EXERCISE BRIEF: Leaving out pictures, output exactly the lines below from the one that has "PC버전 (116, 936)" through the one that has "Юг Албании (205, 33)", and nothing else.

··· RAW DATA ···

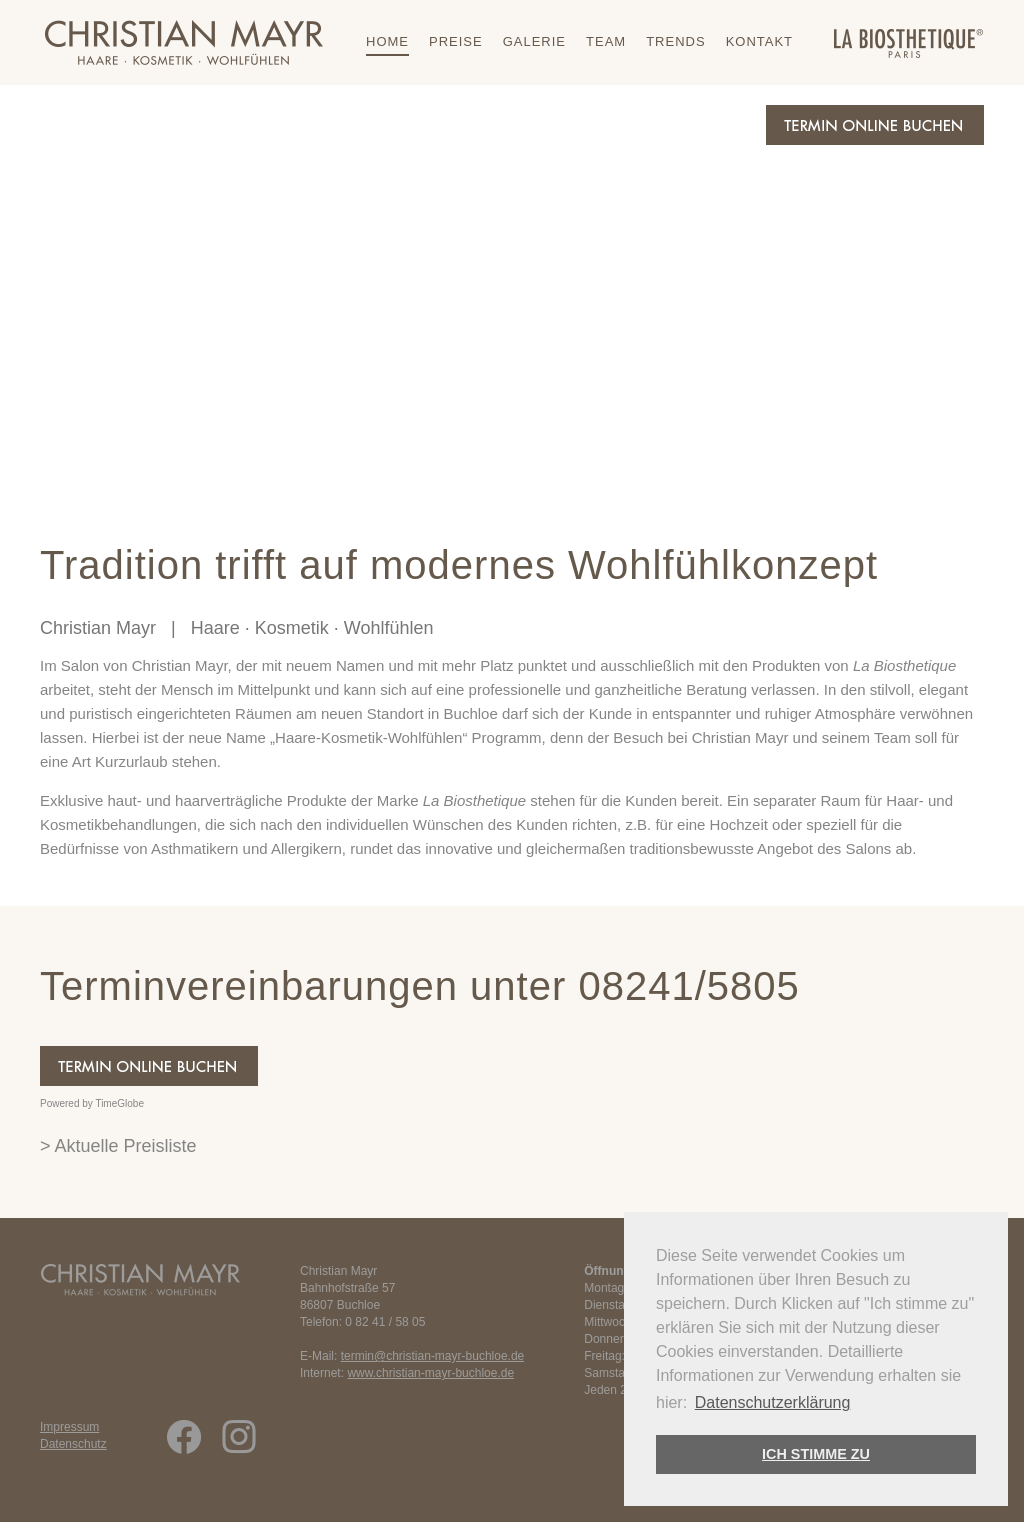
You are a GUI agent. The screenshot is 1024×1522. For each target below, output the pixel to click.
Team (606, 41)
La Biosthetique (904, 665)
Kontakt (759, 41)
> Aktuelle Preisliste (118, 1146)
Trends (675, 41)
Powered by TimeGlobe (92, 1103)
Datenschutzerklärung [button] (773, 1402)
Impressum (69, 1427)
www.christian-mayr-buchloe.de (430, 1373)
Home (387, 41)
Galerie (534, 41)
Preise (456, 41)
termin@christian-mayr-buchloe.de (433, 1356)
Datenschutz (73, 1444)
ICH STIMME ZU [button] (816, 1454)
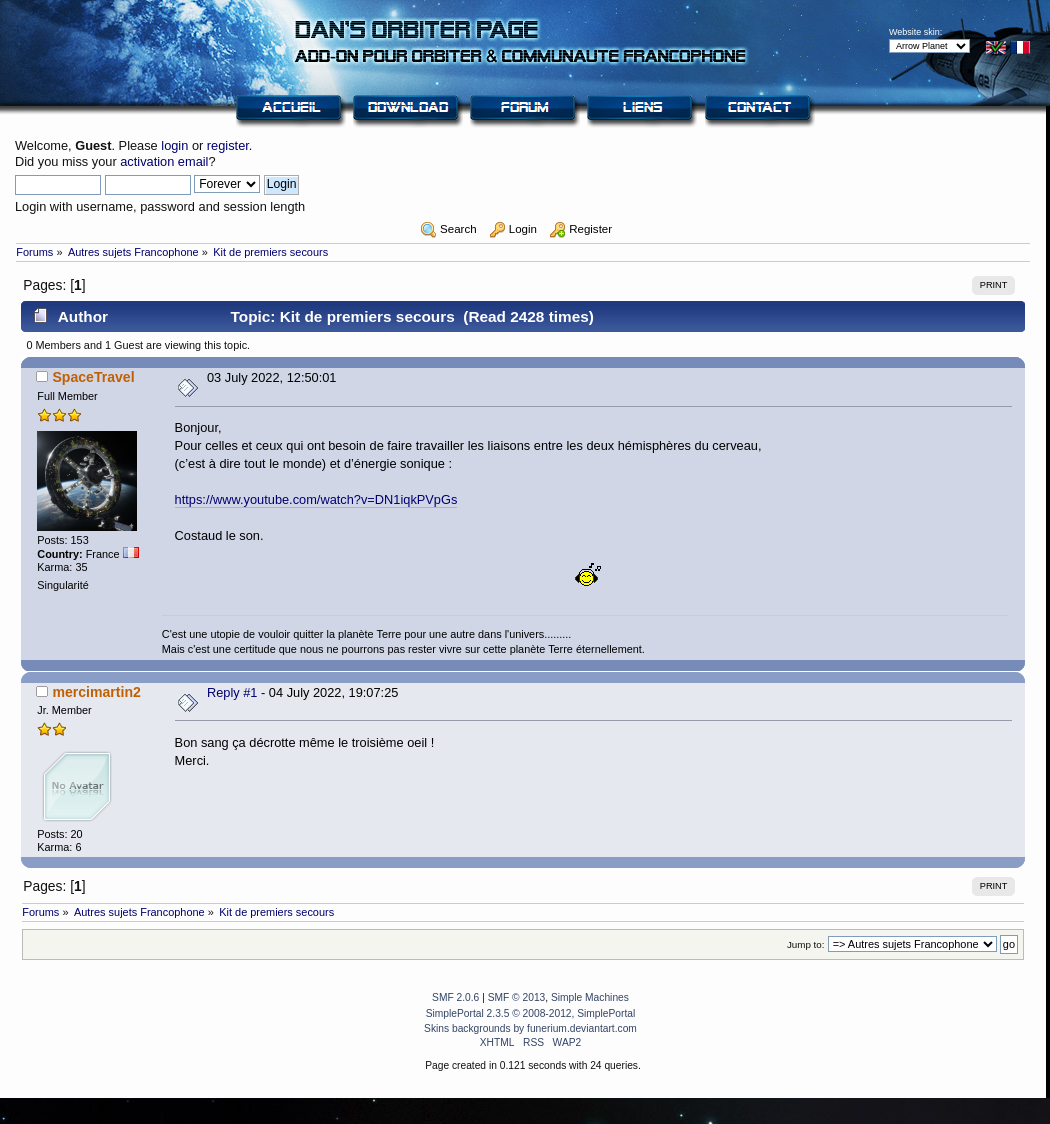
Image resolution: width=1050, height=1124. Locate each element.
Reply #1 (232, 692)
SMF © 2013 (517, 997)
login (174, 145)
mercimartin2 (96, 692)
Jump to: (806, 944)
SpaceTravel (93, 377)
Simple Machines (590, 997)
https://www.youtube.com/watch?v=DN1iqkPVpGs (316, 499)
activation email (164, 161)
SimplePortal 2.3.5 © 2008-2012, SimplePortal (531, 1013)
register (228, 145)
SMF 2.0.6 (455, 997)
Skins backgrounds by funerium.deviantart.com (530, 1028)
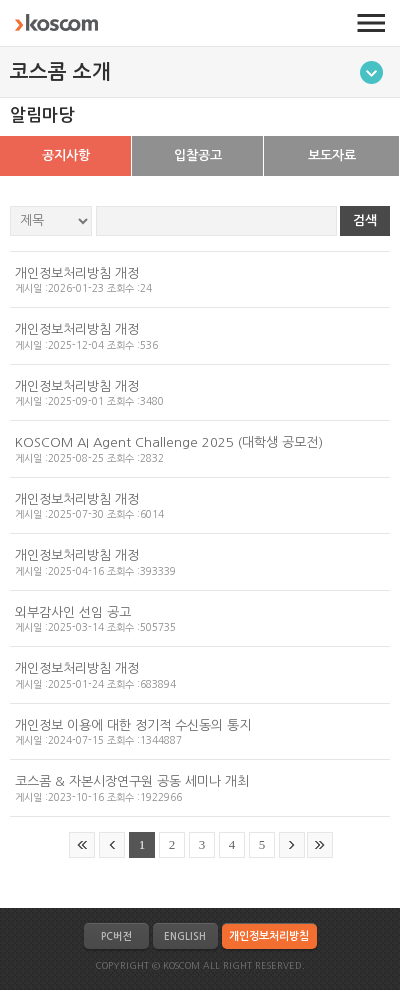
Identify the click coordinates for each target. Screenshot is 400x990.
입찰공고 (198, 155)
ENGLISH (185, 936)
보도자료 (332, 155)
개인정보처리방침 (269, 936)
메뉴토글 (371, 72)
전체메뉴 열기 (371, 23)
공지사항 (66, 155)
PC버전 (116, 936)
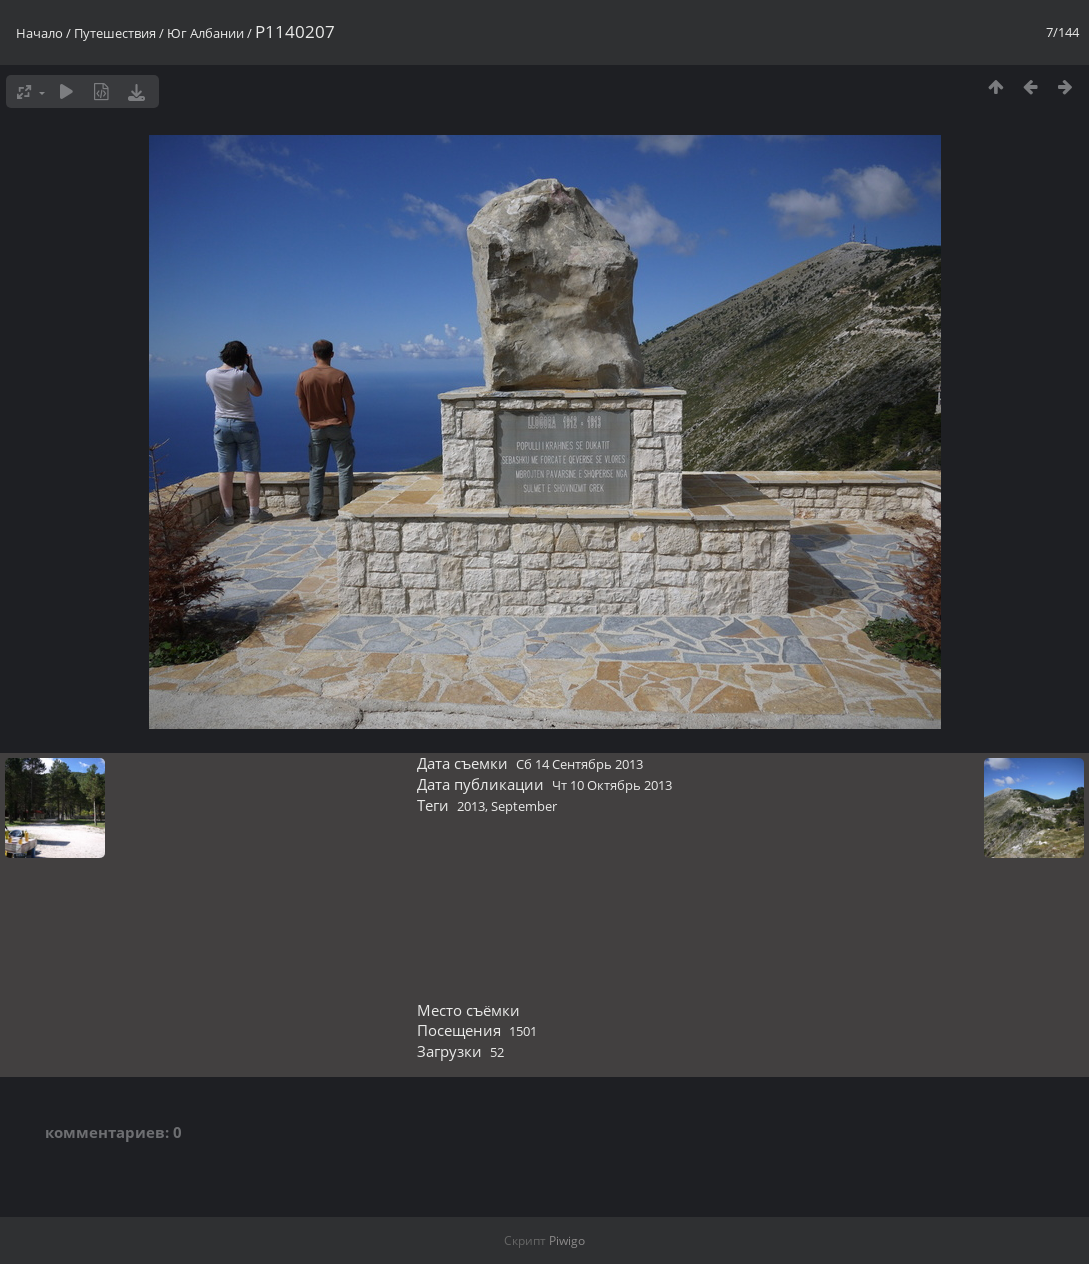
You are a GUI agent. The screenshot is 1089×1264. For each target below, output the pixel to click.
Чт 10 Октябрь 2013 (612, 785)
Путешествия (115, 33)
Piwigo (567, 1240)
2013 (471, 806)
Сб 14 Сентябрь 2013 (579, 764)
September (524, 806)
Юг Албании (205, 33)
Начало (39, 33)
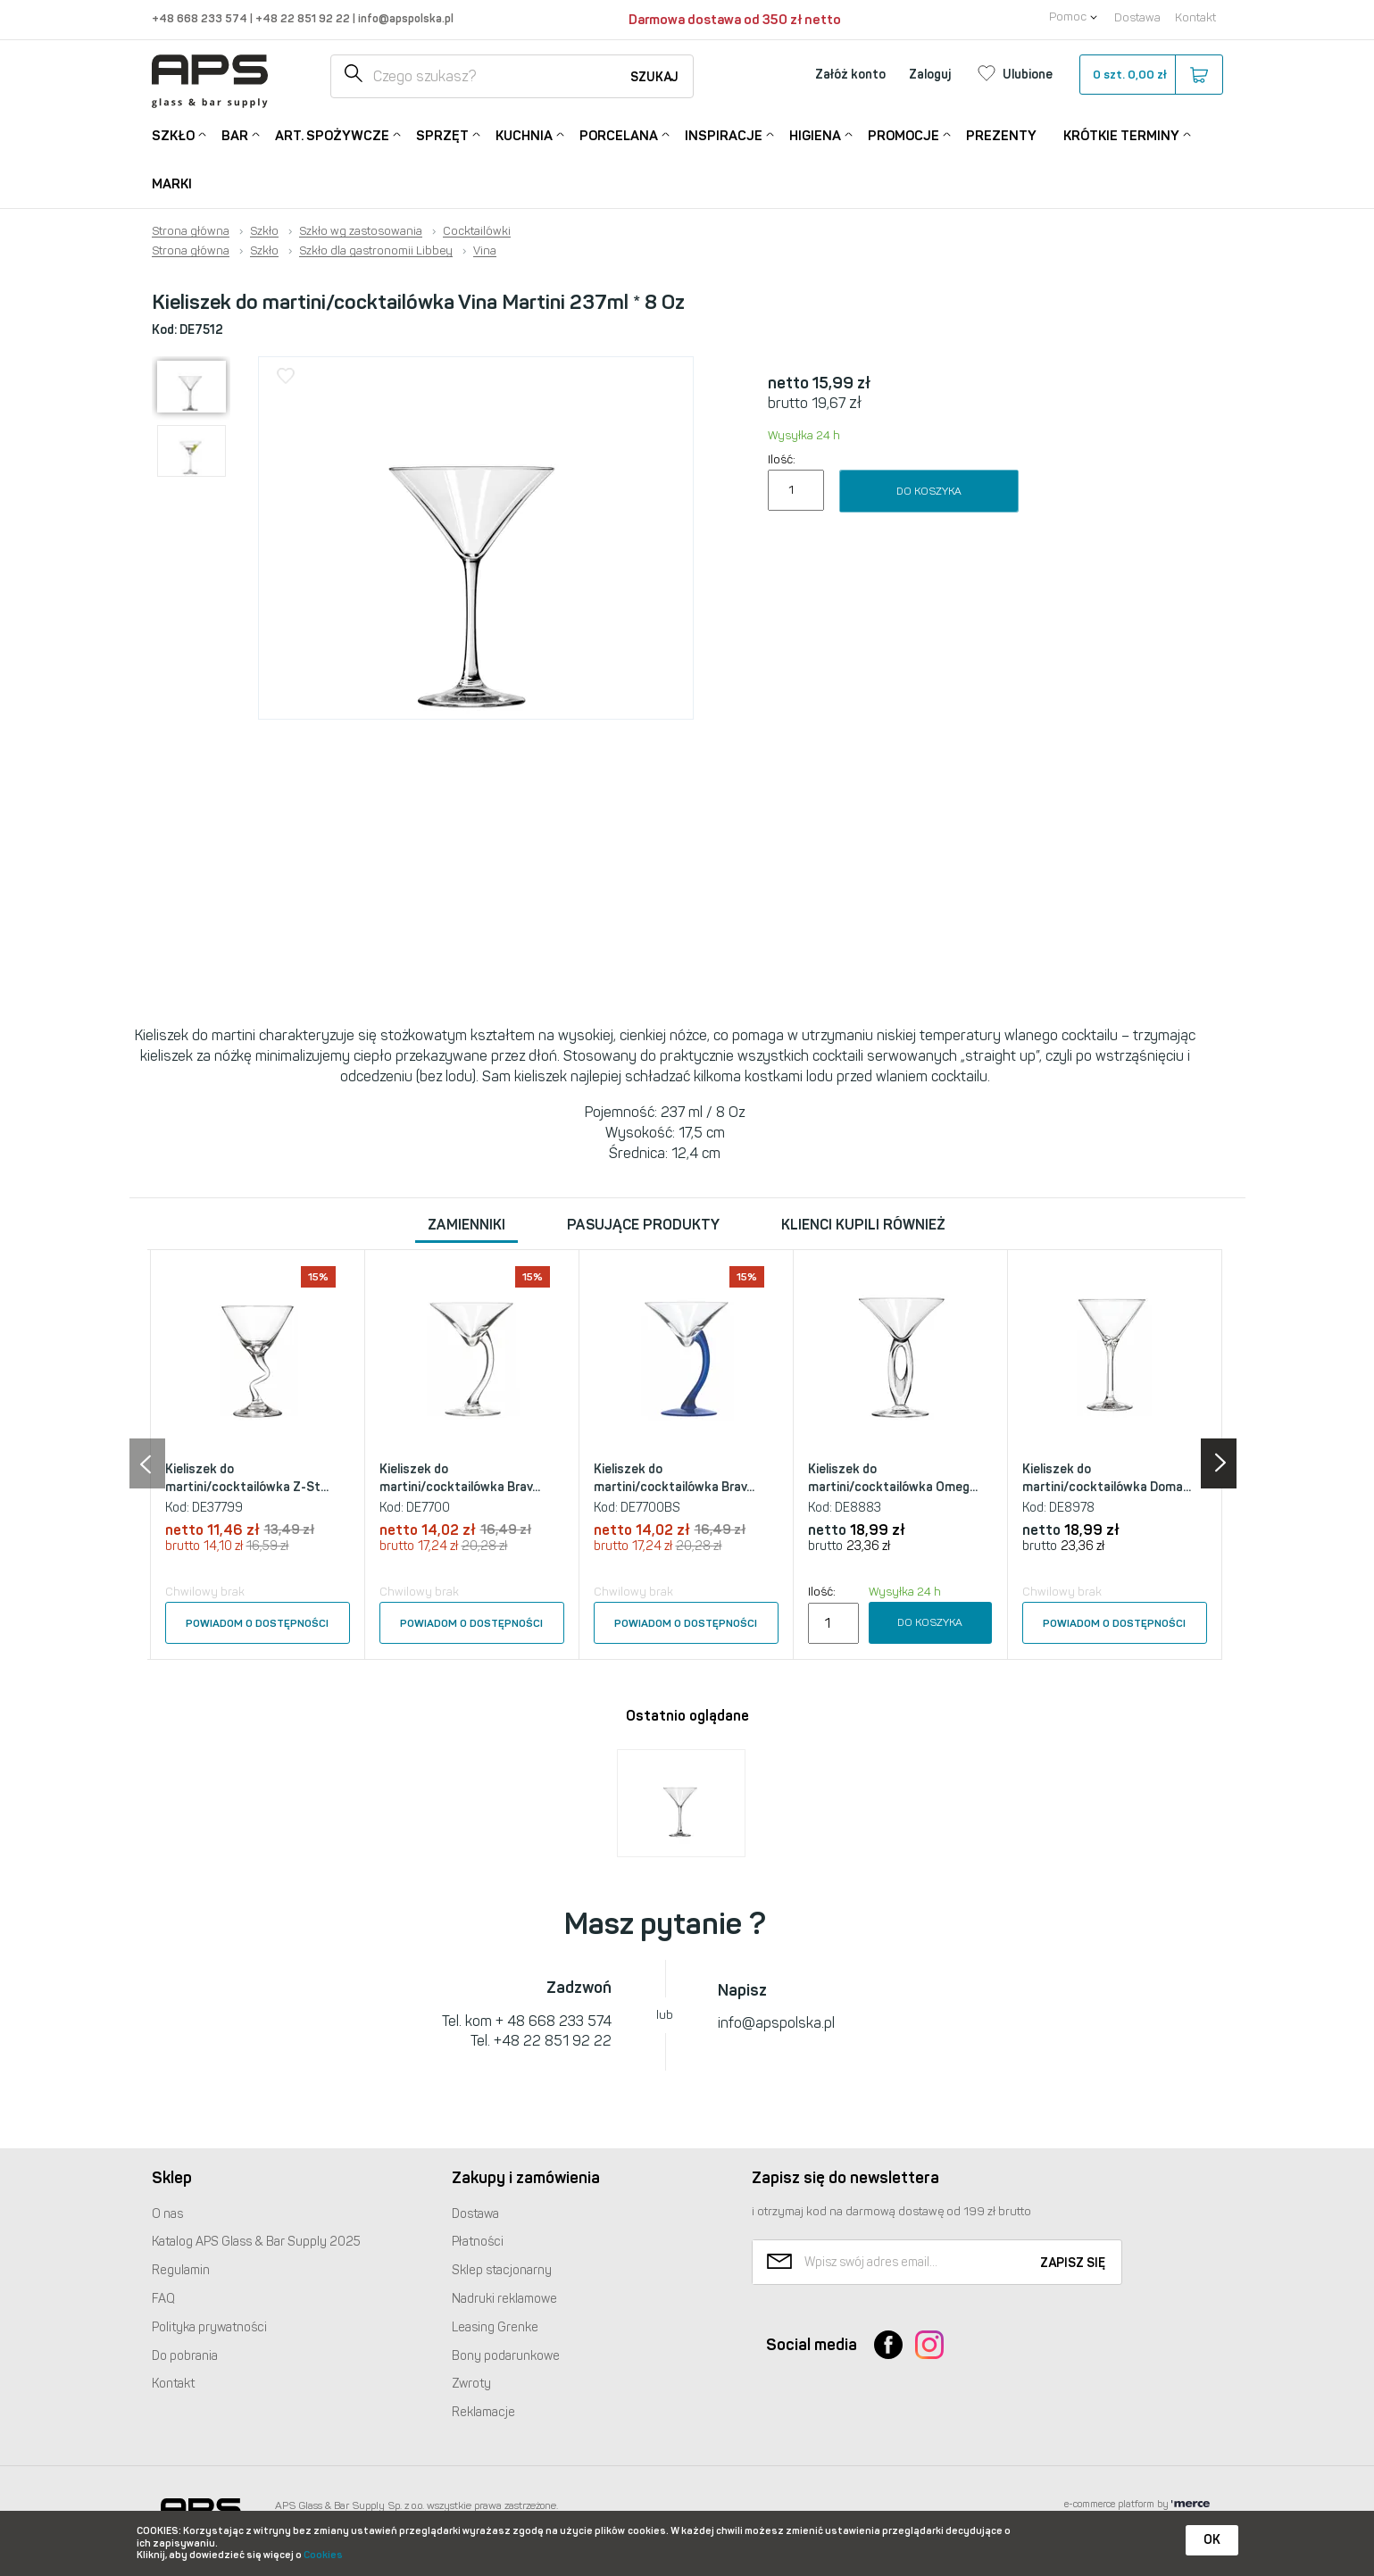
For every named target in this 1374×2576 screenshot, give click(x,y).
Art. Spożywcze (332, 134)
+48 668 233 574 (201, 18)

···

OUTPUT OF THE TASK:
PC버전 (116, 936)
You are a GUI agent. The screenshot is 1089×1264. For each target below, output the pixel to click.
Чт 10 Октябрь 2013 (612, 785)
Путешествия (115, 33)
Piwigo (567, 1240)
2013 (471, 806)
Сб 14 Сентябрь 2013 (579, 764)
September (524, 806)
Юг Албании (205, 33)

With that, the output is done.